To meet up at local mother-and-baby groups and simply say ‘I know how you feel, we are also going through the exact same thing right now, let’s be strong together.’ I’d really like to see more mothers connecting and supporting each other, because this form of support is so valuable in early parenting.
You use social media to communicate your message which is not something typically associated with midwifery. How are you finding the response and what do you feel are the benefits of using these channels?
I started my @mum.midwife Instagram account at the end of my pregnancy as a way to remain in touch with the professional world of midwifery, as well as to document my own personal journey into motherhood.
There is an increasing amount of pregnancy, birth and parenting content on social media, and I believe the midwifery profession should be contributing to this and using this channel to connect with families, especially in this time of social distancing.

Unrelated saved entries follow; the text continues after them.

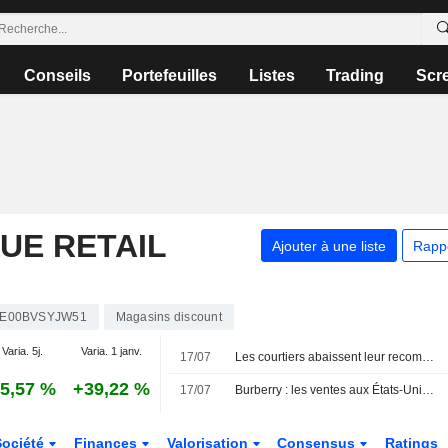
Conseils
Portefeuilles
Listes
Trading
Scr
UE RETAIL
Ajouter à une liste
Rapp
JE00BVSYJW51
Magasins discount
Varia. 5j.
Varia. 1 janv.
17/07
Les courtiers abaissent leur recommandation sur Rotork à " conserver » suite au rachat par ABB
5,57 %
+39,22 %
17/07
Burberry : les ventes aux États-Unis soutiennent le redressement ; le chiffre d'affaires de Wise progresse
Société
Finances
Valorisation
Consensus
Ratings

However social media content can never replace the hands-on care of a midwife when it’s needed.
What’s an essential piece of advice to help someone mentally prepare for birth and beyond?
Most importantly, trust your body and follow your maternal instincts. But also seek updated information and professional help from trusted and reliable sources. When possible it’s also of great value to spend the last days and weeks of pregnancy focusing on yourself and your own needs- both physically and emotionally.
I found the 4th trimester to be very real. How would you define it in your own words, and what can new parents do to make it a bit easier on themselves?
The 4th trimester is a time of transition for all involved- the parents and the baby. It’s an extension of pregnancy when the mother and baby need to be held and nurtured. I think the sooner you embrace the fact that your life is going to change with your new addition, the easier this transition will be.
Big thanks to Rebecca for sharing her wonderful experiences with us. Can’t wait for her first Midwife Moments article, coming soon!